Fernandez's team went 18-10 when he pitched -- and a gruesome 41-90 when anyone else started. He was the first rookie starter with a WHIP under 1.00 (0.98) since baseball lowered the mound in 1969. And then there's this: The guy actually had a higher average when he batted (.220) than when the other teams' hitters batted against him (.182).
Did we mention Fernandez, who became the fourth Marlin to win the rookie of the year award, couldn't legally drink alcohol until he turned 21 years old last July?
“I’m happy,” Fernandez told the Miami Herald's Jose Fernandez of his initial success in the majors. “But I think I can get a lot better than I did.”
And Fernandez might have found the motivation tool to improve in 2014, thanks to an assist from owner Jeffrey Loria.

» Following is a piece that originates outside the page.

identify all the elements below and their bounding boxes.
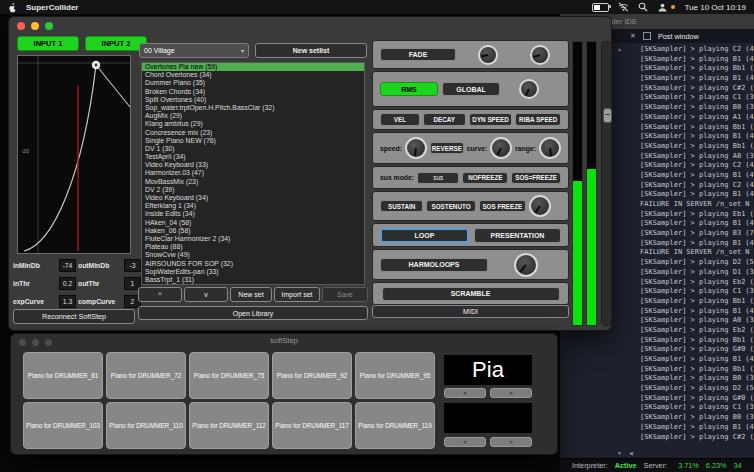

According to the New York Daily News' Jamie Uribarri, Fernandez had a tearful, surprise reunion with his grandmother the day before the rookie of the year award was announced. What happened was MLB Network's cameras were rolling as Fernandez answered questions from a reporter about his beloved relative, who was secretly waiting in another room with Fernandez's mother in the lead-up to the emotional family reunion. Unaware, the phenom right-hander tells the reporter about his unfulfilled dream of having his grandmother watch him pitch in the big leagues.
"Everything I do is for her ... and hopefully one day she's going to get to see me here," Fernandez said as the cameras continued to roll.
Moments later, Fernandez's grandmother, Olga Fernandez Romero, walked into the room and into her stunned grandson's arms for a perfect made-for-TV moment.
According to the Jose Fernandez, of the Miami Herald, Fernandez Romero received a five-year visitation visa to exit Cuba and visit her grandson in the United States, thanks to Loria's help.
The better Fernandez gets, the more expensive he'll be. As Frisaro notes, Fernandez's salary demands will escalate in a hurry once he is eligible for arbitration.
The good news: The Marlins won't have to deal with that for another two years.